Records contained in a dataset:

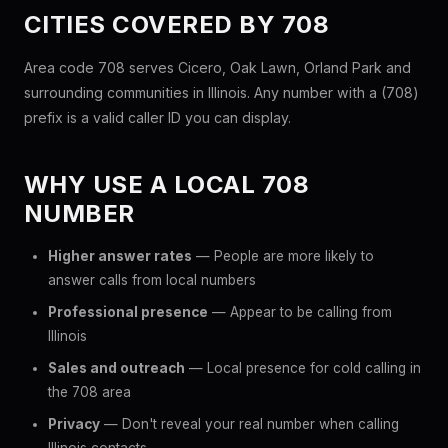
CITIES COVERED BY 708
Area code 708 serves Cicero, Oak Lawn, Orland Park and
surrounding communities in Illinois. Any number with a (708)
prefix is a valid caller ID you can display.
WHY USE A LOCAL 708
NUMBER
Higher answer rates
— People are more likely to
answer calls from local numbers
Professional presence
— Appear to be calling from
Illinois
Sales and outreach
— Local presence for cold calling in
the 708 area
Privacy
— Don't reveal your real number when calling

Exercise aim: The expected result is every record above, word for word, with no pictures in it.

Result below:
CITIES COVERED BY 708
Area code 708 serves Cicero, Oak Lawn, Orland Park and
surrounding communities in Illinois. Any number with a (708)
prefix is a valid caller ID you can display.
WHY USE A LOCAL 708
NUMBER
Higher answer rates
— People are more likely to
answer calls from local numbers
Professional presence
— Appear to be calling from
Illinois
Sales and outreach
— Local presence for cold calling in
the 708 area
Privacy
— Don't reveal your real number when calling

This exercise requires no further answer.